(Records excerpted from a collection)

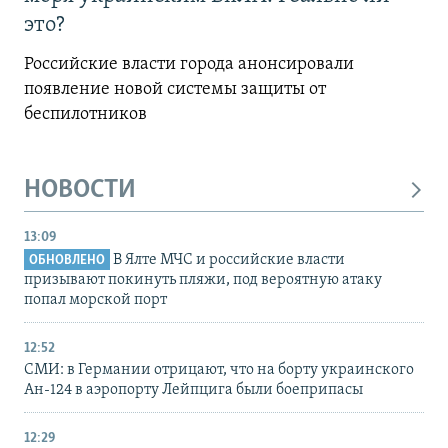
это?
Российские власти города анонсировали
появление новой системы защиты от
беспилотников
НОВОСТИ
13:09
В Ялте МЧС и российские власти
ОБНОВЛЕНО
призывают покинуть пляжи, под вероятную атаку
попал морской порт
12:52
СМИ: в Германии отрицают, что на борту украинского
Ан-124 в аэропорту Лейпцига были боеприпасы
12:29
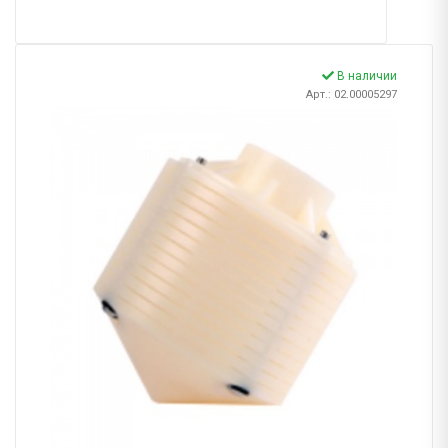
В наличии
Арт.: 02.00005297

** Exercise goal **
All records above must be output exactly as they stand, excluding pictures.

** Output for this exercise **
это?
Российские власти города анонсировали
появление новой системы защиты от
беспилотников
НОВОСТИ
13:09
В Ялте МЧС и российские власти
ОБНОВЛЕНО
призывают покинуть пляжи, под вероятную атаку
попал морской порт
12:52
СМИ: в Германии отрицают, что на борту украинского
Ан-124 в аэропорту Лейпцига были боеприпасы
12:29
В наличии
Арт.: 02.00005297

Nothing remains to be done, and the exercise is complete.